[DIRECTIONS FOR THIS TASK] Beginning with the line of the entries below that holds "Educatori e professionisti accademici che" and ending with the line that holds "Para utilizar ambos", transcribe each line exactly as written. Pictures stay out.

[PROVIDED MATERIAL]
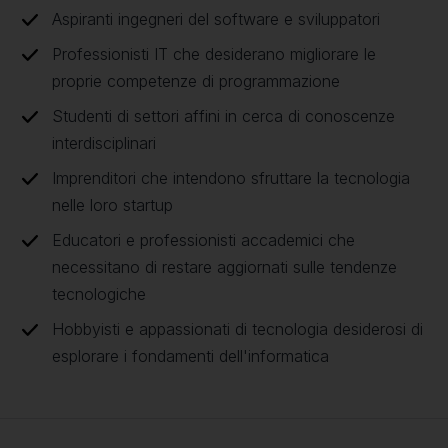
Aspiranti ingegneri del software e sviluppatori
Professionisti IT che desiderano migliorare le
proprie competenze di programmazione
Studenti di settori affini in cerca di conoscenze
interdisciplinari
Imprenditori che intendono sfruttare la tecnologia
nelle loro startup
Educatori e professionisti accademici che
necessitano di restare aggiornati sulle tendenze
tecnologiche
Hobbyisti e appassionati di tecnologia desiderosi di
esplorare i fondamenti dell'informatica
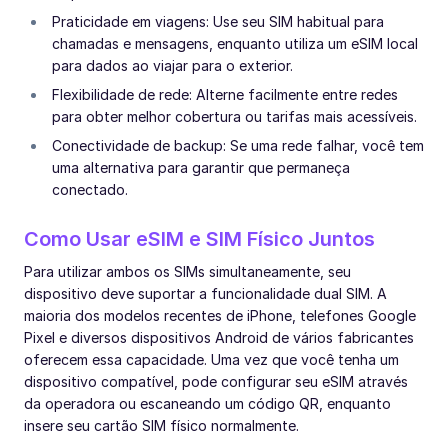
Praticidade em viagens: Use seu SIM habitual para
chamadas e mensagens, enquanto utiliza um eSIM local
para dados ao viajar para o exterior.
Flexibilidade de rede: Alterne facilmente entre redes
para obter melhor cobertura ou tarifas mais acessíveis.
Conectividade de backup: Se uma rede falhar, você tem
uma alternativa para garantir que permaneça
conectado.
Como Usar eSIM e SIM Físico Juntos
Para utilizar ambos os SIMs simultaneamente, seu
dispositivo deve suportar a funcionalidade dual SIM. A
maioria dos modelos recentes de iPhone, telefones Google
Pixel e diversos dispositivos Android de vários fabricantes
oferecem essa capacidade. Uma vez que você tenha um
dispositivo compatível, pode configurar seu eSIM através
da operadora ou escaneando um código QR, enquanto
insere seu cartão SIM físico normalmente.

...

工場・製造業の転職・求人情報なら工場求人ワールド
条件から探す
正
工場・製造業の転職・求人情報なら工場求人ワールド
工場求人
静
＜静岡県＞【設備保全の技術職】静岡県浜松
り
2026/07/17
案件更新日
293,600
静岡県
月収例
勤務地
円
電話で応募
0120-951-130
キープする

[RESPONSE BOX]
Educatori e professionisti accademici che
necessitano di restare aggiornati sulle tendenze
tecnologiche
Hobbyisti e appassionati di tecnologia desiderosi di
esplorare i fondamenti dell'informatica
Praticidade em viagens: Use seu SIM habitual para
chamadas e mensagens, enquanto utiliza um eSIM local
para dados ao viajar para o exterior.
Flexibilidade de rede: Alterne facilmente entre redes
para obter melhor cobertura ou tarifas mais acessíveis.
Conectividade de backup: Se uma rede falhar, você tem
uma alternativa para garantir que permaneça
conectado.
Como Usar eSIM e SIM Físico Juntos
Para utilizar ambos os SIMs simultaneamente, seu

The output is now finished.